今回は人事部 採用グループ岩根拓也様に、事業戦略としてアルムナイコミュニティをどのように活用しているかについてお聞きしました。
Qそもそもどのような経緯で、アルムナイコミュニティを立ち上げることになったのでしょうか?
岩根 拓也様(以下、岩根): JALでは2023年から退職者向けの施策をスタートさせています。この取り組みを通じて、退職者向けの定期的な情報発信を行い、JALが描く経営方針やビジョンについてお伝えできるコミュニティを作りたいと思っていました。
その背景には、JALが中期経営計画の人財戦略として掲げている「多様な人材が多様なフィールドで活躍できる環境を整え、エンゲージメント向上と価値創造を実現」することへの挑戦があります。多様な人財が活躍できるフィールドを目指すためには、採用する人財の多様化について考えていく必要があります。
実際にそうした課題について採用チームの中で議論を重ね、多様な背景の人財をどのように集めるかについて意見を交わしました。
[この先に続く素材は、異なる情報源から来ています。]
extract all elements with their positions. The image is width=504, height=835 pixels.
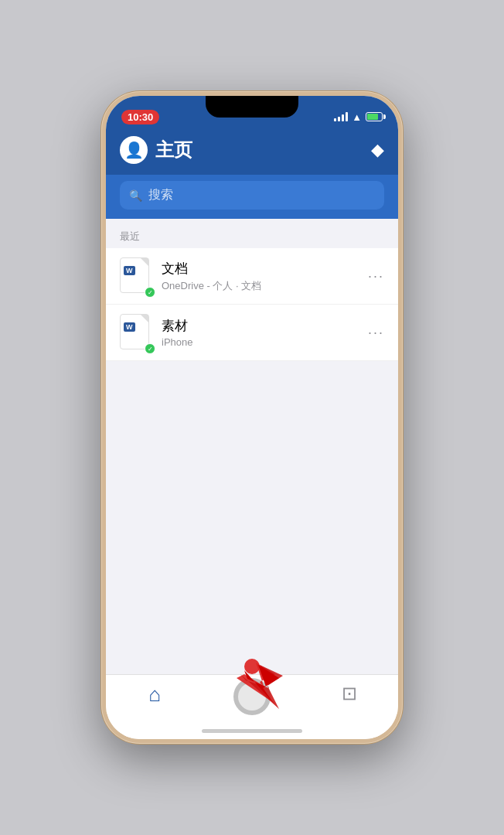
avatar-icon: 👤 <box>124 141 144 159</box>
notch <box>206 96 298 118</box>
more-options-button-1[interactable]: ··· <box>368 268 384 285</box>
avatar[interactable]: 👤 <box>120 136 148 164</box>
file-name-2: 素材 <box>162 317 359 335</box>
search-bar-container: 🔍 搜索 <box>106 175 398 219</box>
more-options-button-2[interactable]: ··· <box>368 325 384 341</box>
file-icon-2: W ✓ <box>120 314 152 351</box>
signal-icon <box>334 112 348 121</box>
file-location-1: OneDrive - 个人 · 文档 <box>162 279 359 293</box>
tab-folder[interactable]: ⊡ <box>301 683 398 704</box>
file-info-2: 素材 iPhone <box>162 317 359 348</box>
section-recent-label: 最近 <box>106 219 398 248</box>
folder-icon: ⊡ <box>342 683 357 704</box>
phone-frame: 10:30 ▲ 👤 主页 ◆ � <box>101 91 403 744</box>
add-button-inner <box>238 683 266 711</box>
status-icons: ▲ <box>334 111 383 123</box>
add-button[interactable] <box>233 678 271 715</box>
phone-screen: 10:30 ▲ 👤 主页 ◆ � <box>106 96 398 739</box>
wifi-icon: ▲ <box>352 111 362 123</box>
search-input[interactable]: 🔍 搜索 <box>120 181 384 210</box>
content-area: 最近 W ✓ 文档 OneDrive - 个人 · 文档 ··· <box>106 219 398 674</box>
file-icon-1: W ✓ <box>120 257 152 295</box>
word-doc-icon: W <box>120 257 149 293</box>
search-placeholder: 搜索 <box>148 187 173 203</box>
list-item[interactable]: W ✓ 文档 OneDrive - 个人 · 文档 ··· <box>106 248 398 305</box>
file-location-2: iPhone <box>162 336 359 348</box>
tab-home[interactable]: ⌂ <box>106 683 203 707</box>
list-item[interactable]: W ✓ 素材 iPhone ··· <box>106 305 398 361</box>
sync-check-icon-2: ✓ <box>145 343 155 354</box>
tab-add[interactable] <box>203 683 301 720</box>
home-icon: ⌂ <box>148 683 161 707</box>
status-bar: 10:30 ▲ <box>106 96 398 130</box>
home-indicator <box>202 729 302 733</box>
word-badge-2: W <box>124 322 135 332</box>
tab-bar: ⌂ ⊡ <box>106 674 398 739</box>
clock: 10:30 <box>121 110 159 124</box>
file-info-1: 文档 OneDrive - 个人 · 文档 <box>162 260 359 293</box>
header-left: 👤 主页 <box>120 136 192 164</box>
file-list: W ✓ 文档 OneDrive - 个人 · 文档 ··· W <box>106 248 398 361</box>
battery-icon <box>366 112 383 121</box>
premium-icon[interactable]: ◆ <box>371 140 384 160</box>
file-name-1: 文档 <box>162 260 359 278</box>
word-doc-icon-2: W <box>120 314 149 349</box>
page-title: 主页 <box>155 138 192 162</box>
search-icon: 🔍 <box>129 189 142 202</box>
word-badge: W <box>124 266 135 275</box>
sync-check-icon: ✓ <box>145 287 155 298</box>
app-header: 👤 主页 ◆ <box>106 130 398 175</box>
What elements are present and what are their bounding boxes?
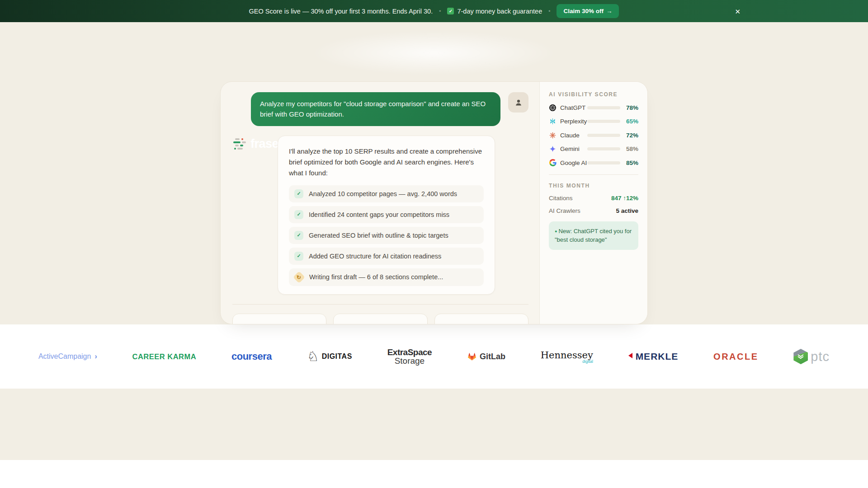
logo-ptc: ptc	[793, 349, 830, 364]
task-step-text: Generated SEO brief with outline & topic…	[309, 232, 448, 239]
claim-discount-button[interactable]: Claim 30% off →	[557, 4, 619, 18]
frase-logo-icon	[232, 136, 248, 152]
extraspace-wordmark-line1: ExtraSpace	[387, 348, 432, 357]
score-name: ChatGPT	[560, 104, 587, 111]
score-value: 85%	[620, 160, 638, 166]
ptc-hexagon-icon	[793, 349, 808, 364]
hero-section: Analyze my competitors for "cloud storag…	[0, 22, 868, 324]
logo-activecampaign: ActiveCampaign ›	[38, 352, 97, 361]
sidebar-divider	[549, 174, 638, 175]
check-icon: ✓	[294, 252, 303, 261]
task-step-row: ✓ Identified 24 content gaps your compet…	[289, 206, 484, 223]
stat-value: 30s	[233, 322, 326, 325]
stat-value: 92	[435, 322, 528, 325]
stat-card-research-time: 30s Research Time	[232, 314, 326, 325]
arrow-right-icon: →	[606, 8, 613, 14]
close-banner-button[interactable]: ✕	[733, 6, 742, 16]
ai-crawlers-row: AI Crawlers 5 active	[549, 207, 638, 214]
stat-value: 24	[334, 322, 427, 325]
unicorn-icon: ♘	[307, 350, 319, 363]
gitlab-wordmark: GitLab	[480, 352, 505, 361]
check-icon: ✓	[294, 189, 303, 198]
score-bar	[587, 161, 620, 164]
gitlab-tanuki-icon	[467, 352, 477, 361]
task-step-row-in-progress: ↻ Writing first draft — 6 of 8 sections …	[289, 268, 484, 286]
claude-icon	[549, 131, 557, 139]
gemini-icon	[549, 145, 557, 153]
promo-banner: GEO Score is live — 30% off your first 3…	[0, 0, 868, 22]
check-icon: ✓	[294, 231, 303, 240]
score-name: Google AI	[560, 160, 587, 166]
check-icon: ✓	[294, 210, 303, 219]
score-value: 58%	[620, 145, 638, 152]
promo-message: GEO Score is live — 30% off your first 3…	[249, 8, 433, 15]
score-row-google-ai: Google AI 85%	[549, 159, 638, 167]
score-name: Gemini	[560, 145, 587, 152]
score-name: Perplexity	[560, 118, 587, 125]
chevron-right-icon: ›	[94, 352, 97, 361]
score-value: 78%	[620, 104, 638, 111]
ai-crawlers-value: 5 active	[616, 207, 638, 214]
guarantee-label: 7-day money back guarantee	[457, 8, 542, 15]
logo-oracle: ORACLE	[713, 352, 758, 362]
stats-row: 30s Research Time 24 Gaps Found 92 Targe…	[232, 314, 528, 325]
bottom-section	[0, 460, 868, 488]
lower-spacer	[0, 389, 868, 460]
task-step-text: Writing first draft — 6 of 8 sections co…	[309, 273, 443, 281]
task-step-row: ✓ Added GEO structure for AI citation re…	[289, 248, 484, 265]
guarantee-text: ✓ 7-day money back guarantee	[447, 8, 542, 15]
spinner-icon: ↻	[293, 271, 305, 283]
stat-card-gaps-found: 24 Gaps Found	[333, 314, 427, 325]
frase-wordmark: frase	[250, 137, 278, 151]
oracle-wordmark: ORACLE	[713, 352, 758, 362]
assistant-response-card: I'll analyze the top 10 SERP results and…	[278, 136, 495, 295]
separator-dot: •	[548, 8, 550, 14]
score-row-gemini: Gemini 58%	[549, 145, 638, 153]
score-value: 65%	[620, 118, 638, 125]
customer-logos-band: ActiveCampaign › CAREER KARMA coursera ♘…	[0, 324, 868, 389]
hero-glow	[307, 30, 561, 75]
digitas-wordmark: DIGITAS	[322, 352, 352, 361]
merkle-wordmark: MERKLE	[636, 351, 679, 362]
ptc-wordmark: ptc	[811, 349, 830, 364]
user-message-bubble: Analyze my competitors for "cloud storag…	[251, 92, 500, 126]
task-steps-list: ✓ Analyzed 10 competitor pages — avg. 2,…	[289, 185, 484, 286]
score-bar	[587, 147, 620, 150]
citation-alert: ●New: ChatGPT cited you for "best cloud …	[549, 221, 638, 250]
citations-value: 847 ↑12%	[611, 195, 638, 202]
merkle-triangle-icon	[628, 353, 632, 358]
logo-extraspace-storage: ExtraSpace Storage	[387, 348, 432, 365]
claim-discount-label: Claim 30% off	[563, 8, 604, 14]
score-bar	[587, 120, 620, 123]
logo-career-karma: CAREER KARMA	[132, 352, 197, 361]
logo-hennessey-digital: Hennessey digital	[541, 350, 593, 364]
chatgpt-icon	[549, 104, 557, 112]
chat-demo-card: Analyze my competitors for "cloud storag…	[220, 81, 648, 324]
stat-card-target-score: 92 Target Score	[434, 314, 528, 325]
logo-coursera: coursera	[231, 351, 272, 362]
task-step-text: Identified 24 content gaps your competit…	[309, 211, 449, 218]
task-step-row: ✓ Generated SEO brief with outline & top…	[289, 227, 484, 244]
career-karma-wordmark: CAREER KARMA	[132, 352, 197, 361]
frase-logo: frase	[232, 136, 278, 152]
user-avatar	[508, 92, 528, 113]
activecampaign-wordmark: ActiveCampaign	[38, 352, 91, 361]
ai-crawlers-label: AI Crawlers	[549, 207, 580, 214]
visibility-score-title: AI VISIBILITY SCORE	[549, 91, 638, 98]
score-row-claude: Claude 72%	[549, 131, 638, 139]
task-step-text: Added GEO structure for AI citation read…	[309, 253, 441, 260]
score-bar	[587, 106, 620, 109]
citation-alert-text: New: ChatGPT cited you for "best cloud s…	[555, 228, 632, 244]
separator-dot: •	[439, 8, 441, 14]
task-step-row: ✓ Analyzed 10 competitor pages — avg. 2,…	[289, 185, 484, 202]
task-step-text: Analyzed 10 competitor pages — avg. 2,40…	[309, 190, 457, 197]
this-month-title: THIS MONTH	[549, 183, 638, 189]
extraspace-wordmark-line2: Storage	[387, 357, 432, 365]
score-bar	[587, 134, 620, 137]
perplexity-icon	[549, 117, 557, 125]
logo-merkle: MERKLE	[628, 351, 679, 362]
coursera-wordmark: coursera	[231, 351, 272, 362]
score-value: 72%	[620, 132, 638, 139]
citations-label: Citations	[549, 195, 573, 202]
user-message-row: Analyze my competitors for "cloud storag…	[232, 92, 528, 126]
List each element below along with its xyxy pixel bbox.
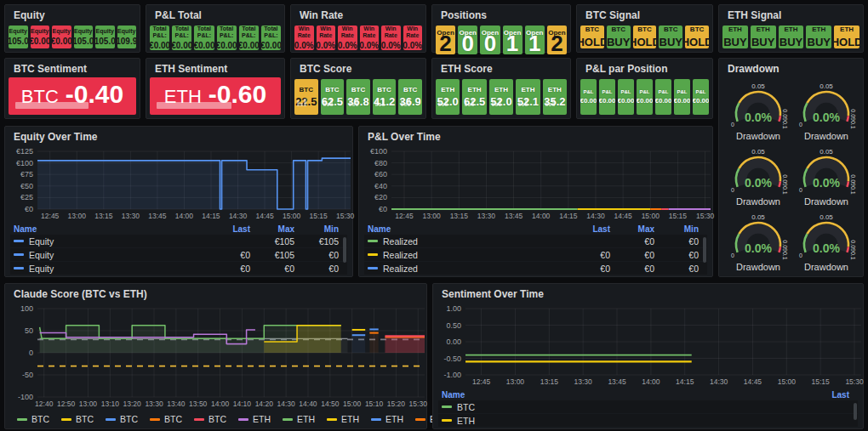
legend-scrollbar[interactable] [343, 237, 346, 263]
legend-sort-col[interactable]: Min [294, 224, 339, 234]
panel-title[interactable]: P&L Total [146, 5, 284, 24]
legend-row[interactable]: Realized€0€0€0 [364, 262, 707, 275]
legend-value: €105 [250, 236, 294, 247]
stat-tile: Win Rate0.0% [403, 26, 423, 50]
tile-value: €0.00 [194, 41, 214, 50]
panel-title[interactable]: Win Rate [291, 5, 425, 24]
panel-title[interactable]: Equity Over Time [5, 127, 352, 145]
legend-item[interactable]: BTC [106, 414, 138, 424]
legend-row[interactable]: Realized€0€0 [364, 235, 707, 247]
tile-label: BTC [664, 26, 677, 33]
svg-text:100: 100 [20, 304, 33, 313]
legend-item[interactable]: BTC [61, 414, 94, 424]
legend-sort-name[interactable]: Name [442, 390, 805, 400]
legend-row[interactable]: BTC [438, 400, 858, 413]
svg-text:14:30: 14:30 [229, 212, 248, 220]
svg-text:€75: €75 [20, 170, 33, 179]
legend-item[interactable]: BTC [17, 414, 49, 424]
legend-row[interactable]: ETH [438, 414, 858, 427]
legend-item[interactable]: ETH [327, 414, 359, 424]
panel-title[interactable]: ETH Score [432, 59, 570, 77]
legend-scrollbar[interactable] [703, 237, 706, 263]
series-label: Equity [29, 236, 54, 247]
svg-text:€25: €25 [20, 193, 33, 201]
legend-sort-name[interactable]: Name [14, 224, 206, 234]
stat-tile: ETH52.0 [489, 79, 513, 115]
gauge-caption: Drawdown [804, 262, 848, 272]
tile-label: BTC [351, 86, 365, 94]
eth-sentiment-stat: ETH-0.60 [150, 77, 281, 115]
tile-value: €0.00 [52, 37, 71, 46]
tile-label: Open [437, 29, 454, 37]
series-label: ETH [253, 414, 271, 424]
legend-row[interactable]: Equity€0€0€0 [10, 262, 347, 275]
tile-label: Open [460, 29, 477, 37]
legend-row[interactable]: Realized€0€0€0 [364, 248, 707, 261]
legend-value: €0 [206, 250, 250, 260]
plot-area: €0€25€50€75€100€12512:4513:0013:1513:301… [10, 145, 356, 220]
gauge-caption: Drawdown [736, 196, 780, 207]
tile-value: €0.00 [655, 97, 671, 105]
panel-title[interactable]: Equity [5, 5, 140, 24]
stat-tile: Win Rate0.0% [338, 26, 357, 50]
legend-sort-col[interactable]: Max [250, 224, 294, 234]
stat-tile: Equity€0.00 [31, 26, 50, 48]
panel-eth-signal: ETH Signal ETHBUYETHBUYETHBUYETHBUYETHHO… [718, 4, 864, 53]
tile-label: ETH [441, 86, 454, 94]
svg-text:14:10: 14:10 [233, 400, 252, 408]
stat-tile: Open0 [480, 26, 500, 54]
panel-title[interactable]: BTC Sentiment [5, 59, 140, 77]
svg-text:-0.50: -0.50 [443, 354, 461, 363]
stat-tile: Total P&L:€0.00 [261, 26, 281, 50]
legend-row[interactable]: Equity€105€105 [10, 235, 347, 247]
series-swatch [442, 419, 452, 422]
legend-sort-col[interactable]: Max [610, 224, 654, 234]
legend-item[interactable]: ETH [283, 414, 315, 424]
legend-sort-col[interactable]: Last [566, 224, 610, 234]
svg-text:15:00: 15:00 [343, 400, 362, 408]
legend-value: €0 [610, 264, 654, 274]
gauge-value: 0.0% [813, 176, 840, 190]
legend-sort-name[interactable]: Name [368, 224, 566, 234]
panel-title[interactable]: ETH Sentiment [146, 59, 284, 77]
panel-title[interactable]: Sentiment Over Time [433, 284, 863, 303]
legend-sort-col[interactable]: Min [654, 224, 699, 234]
gauge-side-label: 0.090.1 [782, 240, 788, 259]
panel-title[interactable]: BTC Score [291, 59, 425, 77]
tile-label: BTC [690, 26, 704, 33]
tile-label: BTC [585, 26, 599, 33]
svg-text:15:15: 15:15 [669, 212, 688, 220]
tile-value: 0.0% [317, 41, 336, 50]
panel-title[interactable]: P&L Over Time [359, 127, 712, 145]
stat-tiles: Open2Open0Open0Open1Open1Open2 [432, 24, 570, 58]
panel-title[interactable]: Claude Score (BTC vs ETH) [5, 284, 426, 303]
tile-label: ETH [812, 26, 825, 33]
panel-title[interactable]: Drawdown [719, 59, 863, 77]
tile-label: Open [504, 29, 521, 37]
legend-item[interactable]: ETH [371, 414, 403, 424]
tile-label: BTC [300, 86, 313, 94]
legend-value: €0 [566, 250, 610, 260]
svg-text:13:00: 13:00 [68, 212, 87, 220]
legend-row[interactable]: Equity€0€105€0 [10, 248, 347, 261]
legend-scrollbar[interactable] [854, 403, 857, 420]
legend-sort-col[interactable]: Last [805, 390, 849, 400]
series-swatch [150, 418, 160, 421]
tile-label: ETH [757, 26, 770, 33]
chart-legend: NameLastMaxMinEquity€105€105Equity€0€105… [10, 224, 347, 275]
tile-value: BUY [607, 36, 630, 48]
panel-title[interactable]: P&L par Position [577, 59, 712, 77]
legend-item[interactable]: BTC [150, 414, 182, 424]
tile-value: €0.00 [693, 97, 709, 105]
legend-item[interactable]: ETH [238, 414, 271, 424]
legend-item[interactable]: BTC [194, 414, 226, 424]
panel-title[interactable]: Positions [432, 5, 570, 24]
panel-title[interactable]: BTC Signal [577, 5, 712, 24]
gauge-min-label: 0 [799, 122, 802, 128]
panel-title[interactable]: ETH Signal [719, 5, 863, 24]
svg-text:14:30: 14:30 [277, 400, 295, 408]
legend-sort-col[interactable]: Last [206, 224, 250, 234]
stat-tile: Win Rate0.0% [360, 26, 380, 50]
stat-tiles: Win Rate0.0%Win Rate0.0%Win Rate0.0%Win … [291, 24, 425, 54]
tile-value: BUY [779, 36, 802, 48]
その結果、過去のキャリアリターン採用の実績が配属現場社員から非常に好評だったことを踏まえ、アルムナイコミュニティを活用した「キャリアリターン採用」を導入してみることになりました。
Qアルムナイコミュニティを運営する上で、なぜ「YELLoop(エーループ)」を選んだのですか?
岩根: アルムナイコミュニティはほとんどゼロからの立ち上げだったため、より積極的にアプローチできる方法を考えて最終的に「YELLoop」を選びました。「YELLoop」はユーザーの情報が一元管理しやすく、SNS機能を活用したメッセージのやり取りもできるんです。JALからお伝えしたい情報を気軽に投稿できるので、非常に魅力的だと感じました。
コミュニティ運営自体がJALにとって初めての経験でしたし、ノウハウもないため最初は不安でした。しかし導入後に営業担当の方から「こういうコンテンツを掲載するのはいかがでしょう?」と具体的にアドバイスをいただき、大変助かっています。分析したデータを元に、コミュニティ内を活性化するための施策を一緒に考えてくれるので、ありがたいです。
Q「YELLoop」の導入目的について教えてください。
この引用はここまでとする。